The Agent Risk Score: A Quantitative Posture Dashboard for CISOs

Every trading desk in Manhattan knows its Value-at-Risk before lunch. Most CISOs cannot tell you the agent-equivalent at four o’clock on a Friday.

Why the Agent Risk Score Matters Now

Security teams keep getting asked the same question by their audit committees: “How exposed are we to AI agents, in dollars?” The honest answer today is usually a shrug followed by some narrative bullets. That is not a posture. That is a vibe.

The capital-markets industry solved this problem three decades ago for portfolios. You decompose exposure into a small set of measurable factors, weight them, sum them, and produce a single rollup number you can defend in front of a regulator. The same discipline is overdue for agents.

Stat	Value	Source
Enterprises with at least one unsanctioned agent on a managed endpoint	88%	Ospiri signature pipeline, 2026
Average annualized cost of a single uncontrolled agent incident	+$670K	Ospiri, against IBM Cost of a Data Breach baselines
Median window from first agent deployment to first material incident	12-18 months	Ospiri field data

The dashboard needs to exist before the incident, not after. This piece walks through the framework Ospiri uses with design partners.

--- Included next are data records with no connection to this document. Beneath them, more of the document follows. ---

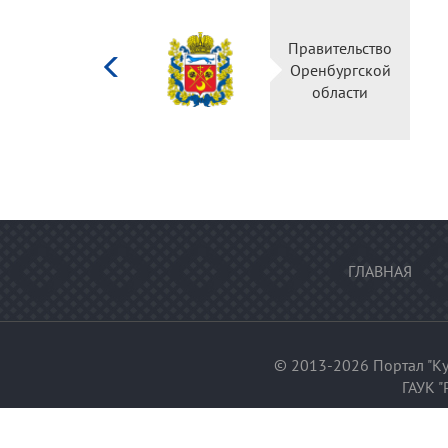
Министерство
Правительство
культуры
Оренбургской
Российской
области
федерации
ГЛАВНАЯ
© 2013-2026 Портал "Ку
ГАУК "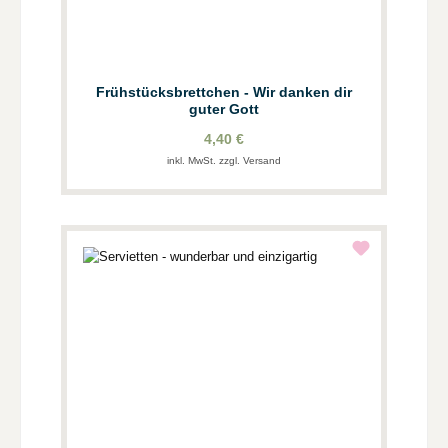
Frühstücksbrettchen - Wir danken dir
guter Gott
4,40 €
inkl. MwSt. zzgl. Versand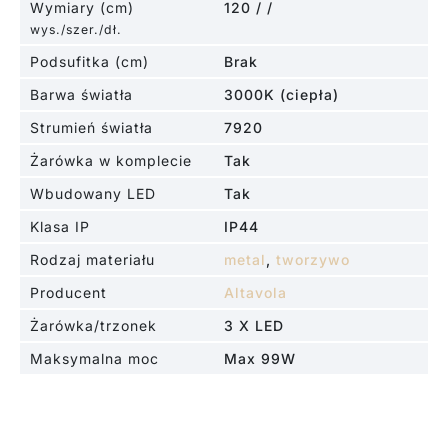
Wymiary (cm)
120 / /
wys./szer./dł.
Podsufitka (cm)
Brak
Barwa światła
3000K (ciepła)
Strumień światła
7920
Żarówka w komplecie
Tak
Wbudowany LED
Tak
Klasa IP
IP44
Rodzaj materiału
metal
,
tworzywo
Producent
Altavola
Żarówka/trzonek
3 X LED
Maksymalna moc
Max 99W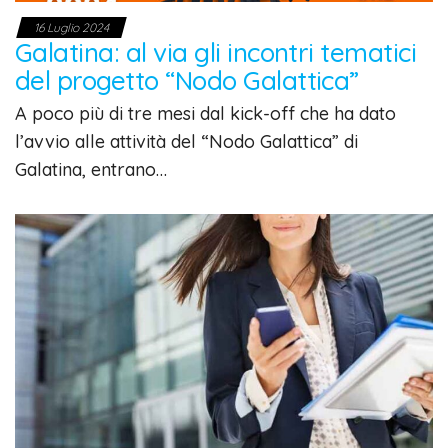
16 Luglio 2024
Galatina: al via gli incontri tematici
del progetto “Nodo Galattica”
A poco più di tre mesi dal kick-off che ha dato
l’avvio alle attività del “Nodo Galattica” di
Galatina, entrano…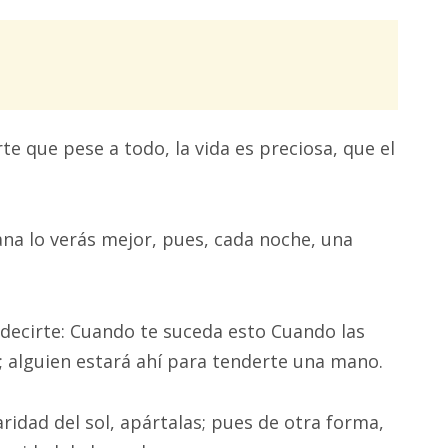
te que pese a todo, la vida es preciosa, que el
na lo verás mejor, pues, cada noche, una
decirte: Cuando te suceda esto Cuando las
; alguien estará ahí para tenderte una mano.
aridad del sol, apártalas; pues de otra forma,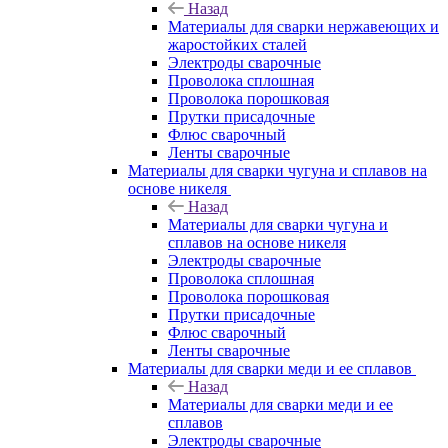
Назад
Материалы для сварки нержавеющих и
жаростойких сталей
Электроды сварочные
Проволока сплошная
Проволока порошковая
Прутки присадочные
Флюс сварочный
Ленты сварочные
Материалы для сварки чугуна и сплавов на
основе никеля
Назад
Материалы для сварки чугуна и
сплавов на основе никеля
Электроды сварочные
Проволока сплошная
Проволока порошковая
Прутки присадочные
Флюс сварочный
Ленты сварочные
Материалы для сварки меди и ее сплавов
Назад
Материалы для сварки меди и ее
сплавов
Электроды сварочные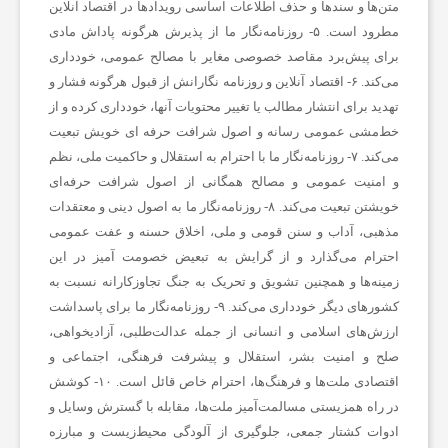
متن‌ها و سندها و حذف اطلاعات اساسی رویدادها در اقتصاد آنلاین
مطرود است. ۵- روزنامه‌نگار ما از پذیرش هرگونه پاداش مادی
ب
برای پیش‌برد مقاصد خصوصی مغایر با مصالح عمومی، خودداری
می‌کند. ۶- اقتصاد آنلاین و روزنامه نگارانش از قبول هرگونه فشار و
ا
تهدید برای انتشار مطالب یا تغییر محتویات آنها، خودداری کرده و از
خط‌مشی عمومی رسانه و اصول شرافت حرفه ای خویش تبعیت
می‌کند. ۷- روزنامه‌نگار ما با احترام به استقلال و حاکمیت ملی، نظم
ر
و امنیت عمومی و مصالح همگانی از اصول شرافت حرفه‌ای
خویشتن تبعیت می‌کند. ۸- روزنامه‌نگار ما به اصول دینی و معتقدات
و
مذهبی، آداب و سنن قومی و ملی، اخلاق حسنه و عفت عمومی
احترام می‌گذارد و از گرایش به تبعیض خصومت آمیز در این
ر
زمینه‌ها و همچنین تشویق و تحریک به جنگ تجاوزکارانه نسبت به
کشورهای دیگر خودداری می‌کند. ۹- روزنامه‌نگار ما برای پاسداشت
ارزش‌های اسلامی و انسانی از جمله عدالت‌طلبی، آزادیخواهی،
ز
صلح و امنیت بشر، استقلال و پیشرفت فرهنگی، اجتماعی و
اقتصادی ملت‌ها و فرهنگ‌ها، احترام خاص قائل است. ۱۰- کوشش
ش
در راه همزیستی مسالمت‌آمیز ملت‌ها، مقابله با گسترش وسایل و
ادوات کشتار جمعی، جلوگیری از آلودگی محیط‌زیست و مبارزه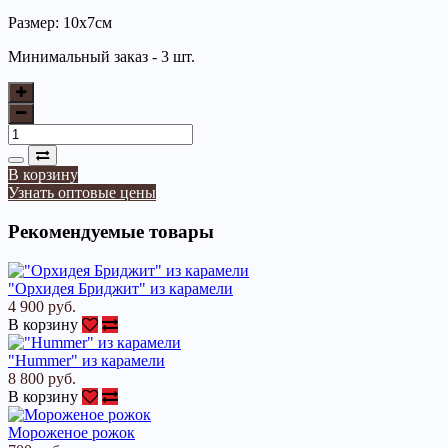
Размер: 10х7см
Минимальный заказ - 3 шт.
В корзину
Узнать оптовые цены
Рекомендуемые товары
"Орхидея Бриджит" из карамели
4 900 руб.
В корзину
"Hummer" из карамели
8 800 руб.
В корзину
Мороженое рожок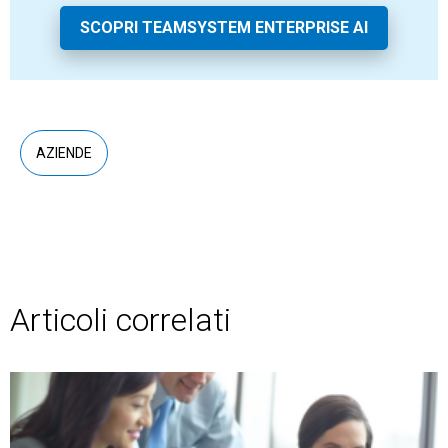
SCOPRI TEAMSYSTEM ENTERPRISE AI
AZIENDE
Articoli correlati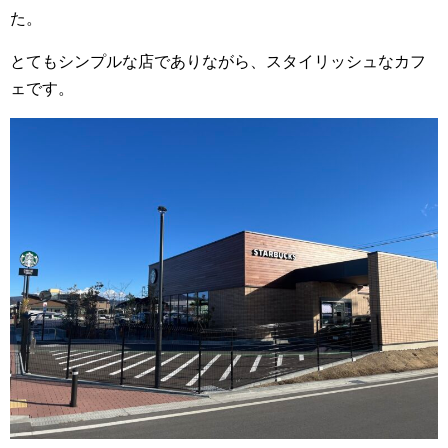
た。
とてもシンプルな店でありながら、スタイリッシュなカフ
ェです。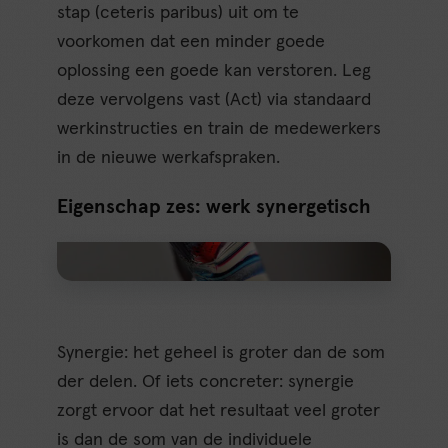
stap (ceteris paribus) uit om te
voorkomen dat een minder goede
oplossing een goede kan verstoren. Leg
deze vervolgens vast (Act) via standaard
werkinstructies en train de medewerkers
in de nieuwe werkafspraken.
Eigenschap zes: werk synergetisch
Synergie: het geheel is groter dan de som
der delen. Of iets concreter: synergie
zorgt ervoor dat het resultaat veel groter
is dan de som van de individuele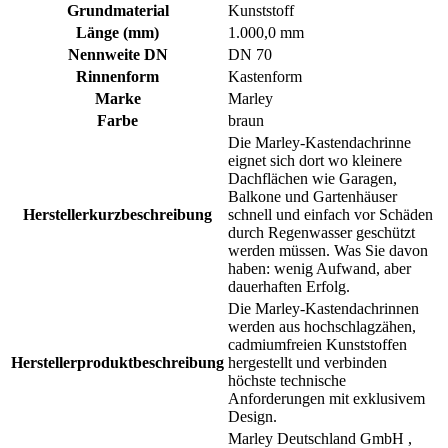
Grundmaterial
Kunststoff
Länge (mm)
1.000,0 mm
Nennweite DN
DN 70
Rinnenform
Kastenform
Marke
Marley
Farbe
braun
Die Marley-Kastendachrinne
eignet sich dort wo kleinere
Dachflächen wie Garagen,
Balkone und Gartenhäuser
Herstellerkurzbeschreibung
schnell und einfach vor Schäden
durch Regenwasser geschützt
werden müssen. Was Sie davon
haben: wenig Aufwand, aber
dauerhaften Erfolg.
Die Marley-Kastendachrinnen
werden aus hochschlagzähen,
cadmiumfreien Kunststoffen
Herstellerproduktbeschreibung
hergestellt und verbinden
höchste technische
Anforderungen mit exklusivem
Design.
Marley Deutschland GmbH ,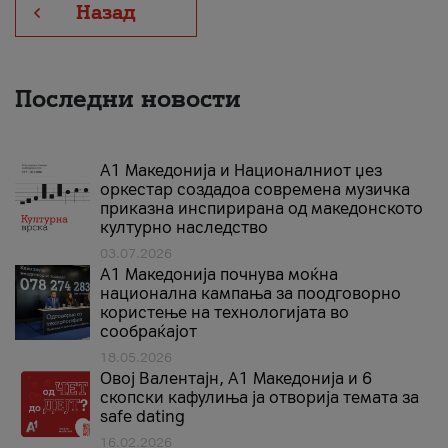
Назад
Последни новости
А1 Македонија и Националниот џез
оркестар создадоа современа музичка
приказна инспирирана од македонското
културно наследство
03.07.2026
A1 Македонија почнува моќна
национална кампања за поодговорно
користење на технологијата во
сообраќајот
18.05.2026
Овој Валентајн, A1 Македонија и 6
скопски кафулиња ја отворија темата за
safe dating
16.02.2026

What an Agent Risk Score Is — and Is Not

Most “AI risk” frameworks circulating today are qualitative posters: a 3×3 matrix with high/medium/low boxes and no formula underneath. A real risk score has to be quantifiable, comparable across endpoints, and decomposable into the factors a CISO can actually move.

Framework	What it measures	Decomposable	Comparable across endpoints
NIST AI RMF	Process maturity	Partial	No
ISO 42001 controls map	Policy presence	No	No
Vendor “AI risk rating”	Marketing	No	No
Agent Risk Score (this framework)	Operational exposure	Yes — four factors	Yes — endpoint, team, org

The Agent Risk Score is meant to behave like VaR for an agent fleet: a number you can mark daily, a methodology you can disclose, and a delta you can attribute to specific control changes.

The Formula

Agent Risk Score = (Permission Scope × Reversibility) + (Frequency × Drift)

Two halves, four factors. The first half captures static exposure — what the agent can touch, and how bad a single action would be. The second half captures behavioral exposure — how often the agent acts, and how fast its behavior is changing relative to its deployment baseline.

Factor	Definition	Scoring rubric (0–10)
Permission Scope	Breadth of resources the agent can access — filesystem, network, identity, secrets, code execution	0 = read-only single directory; 10 = full kernel access with persistent credentials
Reversibility	How recoverable a single agent action is — higher score means less reversible	0 = sandboxed, copy-on-write, snapshot-restorable; 10 = irreversible writes to production systems
Frequency	Actions per hour against in-scope resources	0 = idle; 10 = >100 actions/hour with no human-in-the-loop
Drift	Behavioral delta from the agent’s deployment baseline — new directories, new syscalls, new endpoints, new tools	0 = no drift over 30 days; 10 = >50% new behavior signatures week-over-week

Worked example. A Cursor instance on an engineer’s laptop with full filesystem and git push permissions, irreversible commits to main, ~40 actions per hour, mild drift after six weeks: Permission Scope 8, Reversibility 7, Frequency 6, Drift 3. Score = (8 × 7) + (6 × 3) = 74.

By comparison, a sandboxed Aider instance restricted to a project subdirectory with copy-on-write isolation: Permission Scope 3, Reversibility 2, Frequency 5, Drift 2. Score = (3 × 2) + (5 × 2) = 16.

Same engineer, same nominal toolchain — more than a four-fold exposure delta on the rollup. That is the conversation you want to be having before the incident, not after.

How the Score Rolls Up

The same logic that lets a portfolio manager view exposure at the security, sector, and book level applies here.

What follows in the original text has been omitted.